MainNews -

Yale University: Russia holding at least 6 thousand Ukrainian children for "re-education"

The researchers identified 43 camps and other facilities where they are held.

Yale University: Russia holding at least 6 thousand Ukrainian children for "re-education"
Photo: Andriushchenko on Telegram

The Russian Federation held at least 6,000 Ukrainian children (probably many more) in Crimea and Russia for political re-education, Reuters writes, citing a report by the Humanitarian Research Laboratory at the Yale University School of Public Health as part of a State Department-supported project that examined human rights violations and war crimes reportedly committed by Russia.

The report said Yale University researchers had identified at least 43 camps and other facilities where Ukrainian children have been held that were part of a "large-scale systematic network" operated by Moscow since its February 2022 invasion of Ukraine.
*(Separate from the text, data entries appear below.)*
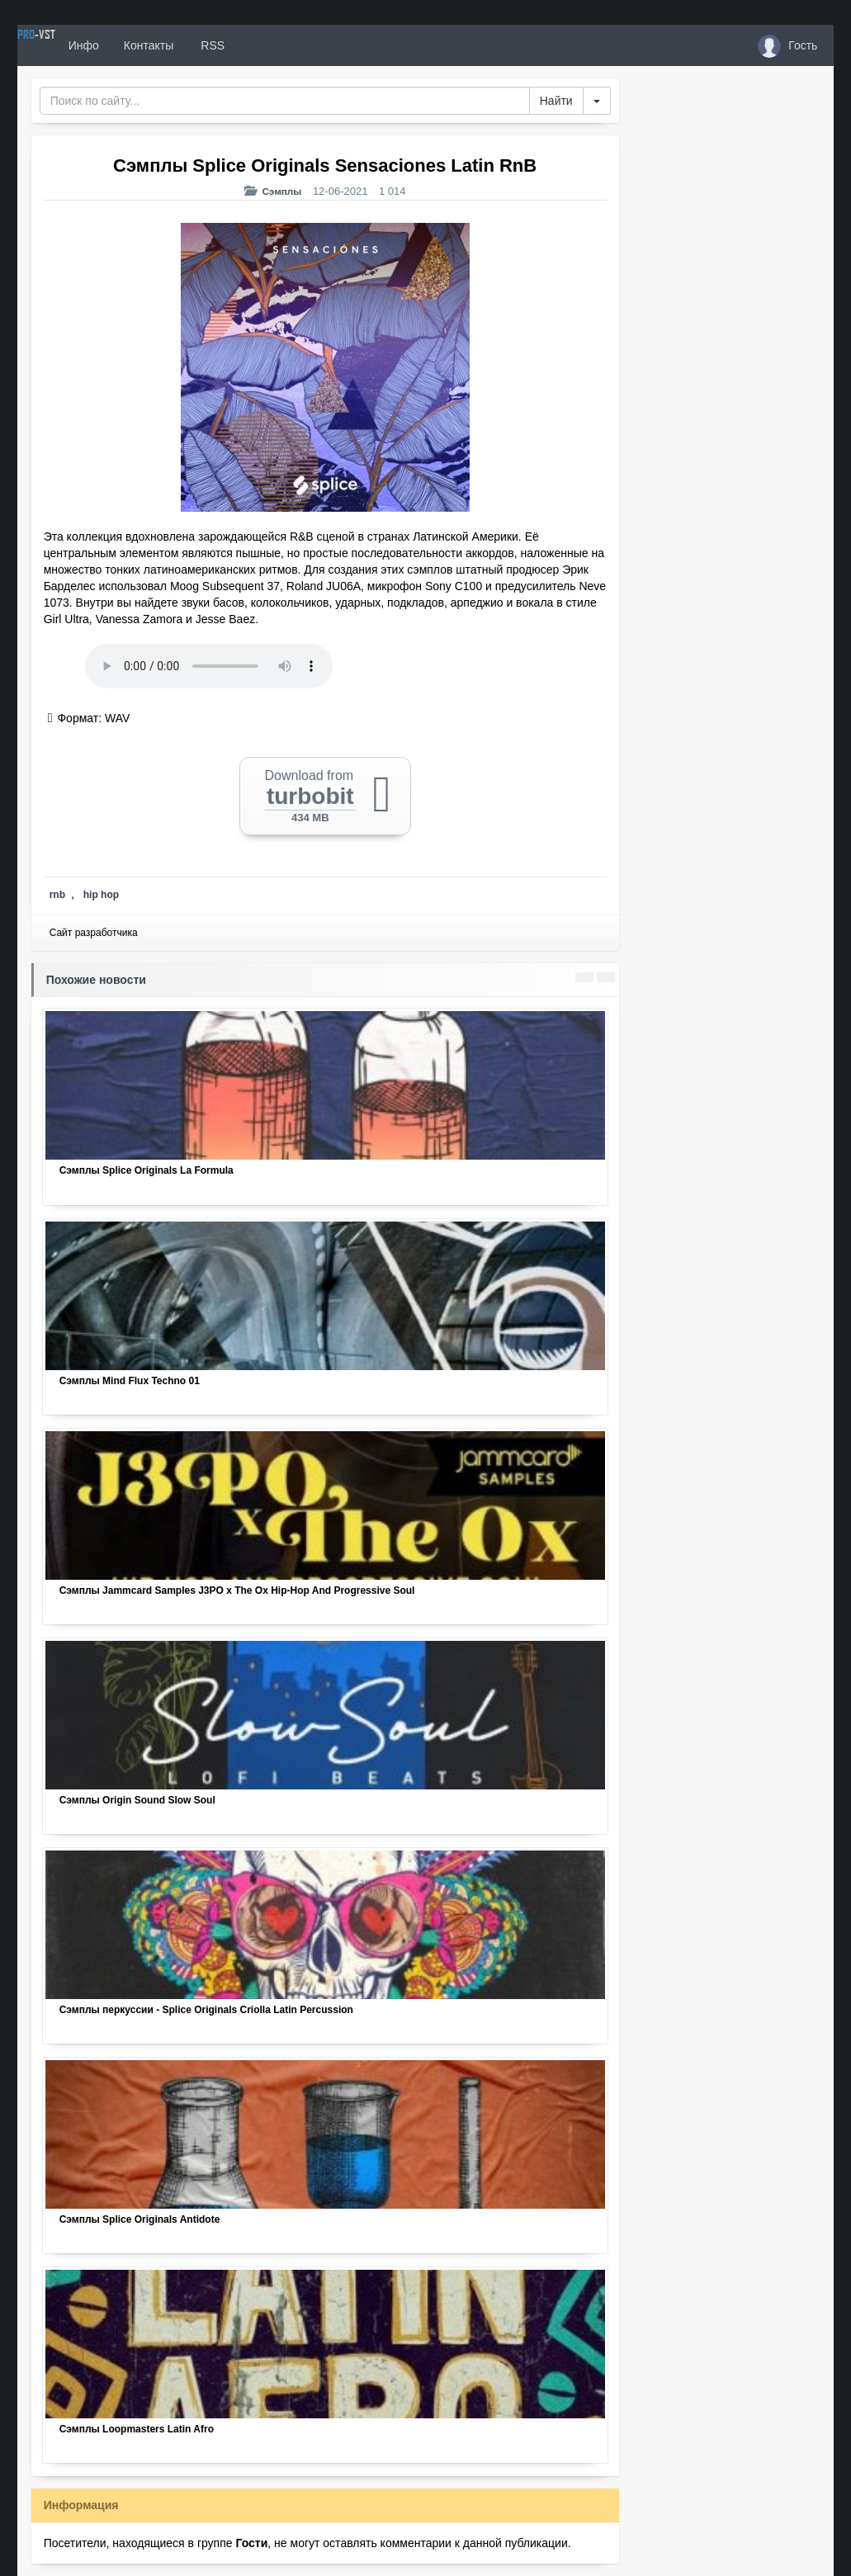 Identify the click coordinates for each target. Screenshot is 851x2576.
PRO (67, 45)
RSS (271, 45)
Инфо (144, 45)
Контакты (209, 45)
The children included those with parents or clear familial guardianship, those Russia deemed orphans, others who were in the care of Ukrainian state institutions before the invasion and those whose custody was unclear or uncertain due to the war.

"The primary purpose of the camp facilities we've identified appears to be political re-education," Nathaniel Raymond, one of the researchers, said in a briefing to reporters.

“Some of the children were moved through the system and adopted by Russian families or moved into foster care in Russia.”

The youngest child identified in the Russian program was just four months old, and some camps were giving military training to children as young as 14 years. Raymond added that researchers had not found evidence those children were later deployed in combat.

"What is documented in this report is a clear violation of the 4th Geneva Convention," the agreement that protects civilians in wartime, said Raymond.

He said it could also be evidence that Russia has committed genocide during its war in Ukraine since the transfer of children for purposes of changing, altering or eliminating national identity can constitute a component act of the crime of genocide.

Yuriy Belousov, head of the Prosecutor General's Office's Department for Combating Crimes in the Context of Armed Conflict, said that the Russian occupiers forcibly deported more than 16,000 Ukrainian children to the Russian Federation during the war.